В то время как Линдберг и другие сторонники изоляции давали показания против закона о ленд-лизе, Рузвельт и министр финансов Моргентау искали драматический способ опровергнуть обвинения в том, что у Британии есть миллиарды долларов в незадействованных активах, спрятанных по всему миру. Они решили потребовать кровавого публичного самопожертвования - не что иное, как продажу крупного британского промышленного холдинга в Америке, чтобы показать, что Великобритания исчерпала все возможности, прежде чем просить о помощи. В марте 1941 г., накануне принятия Конгрессом решения о ленд-лизе, Рузвельт и Моргентау уведомили Уайтхолл о необходимости немедленного завершения важной сделки. Белый дом сам выбрал наиболее ценное промышленное владение Великобритании в Америке - American Viscose Company, дочернюю компанию текстильной империи Кур-таульдов. Имея семь заводов и восемнадцать тысяч сотрудников, она была, вероятно, крупнейшим в мире производителем вискозы. Вашингтон потребовал максимальной спешки и установил семидесятидвухчасовой срок для объявления о продаже.

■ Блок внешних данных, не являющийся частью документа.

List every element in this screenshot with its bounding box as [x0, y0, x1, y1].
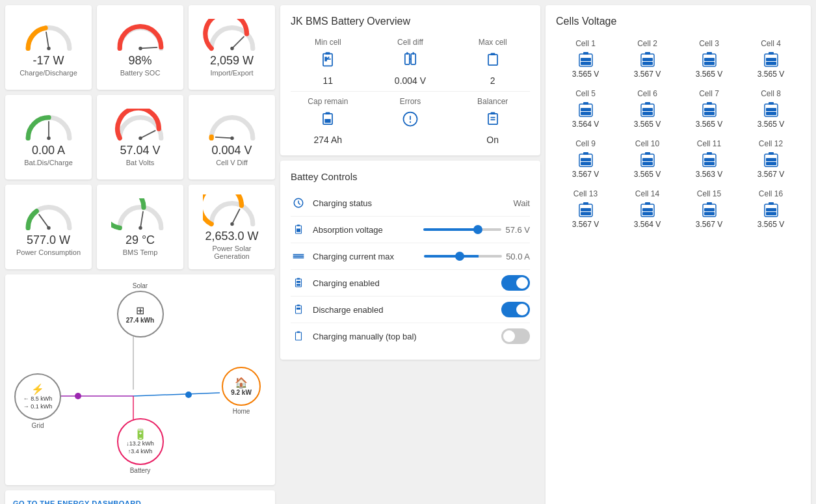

Англичане сочли унизительной необходимость демонстрировать веру старому другу. Мрачная делегация, в которую входил Том Кэтто, сообщила эту новость председателю Самуэлю Курто, который отреагировал образцово. Он задал всего один вопрос: "Была ли продажа необходима в национальных интересах, какими бы ни были трудности для него и его компании?". Когда Катто ответил, что этого требовали важнейшие интересы военного финансирования, патриотичный Курто упал на меч. Совету директоров Courtaulds было дано тридцать шесть часов на принятие мер, что, безусловно, стало самым быстрым в истории крупным отчуждением акций.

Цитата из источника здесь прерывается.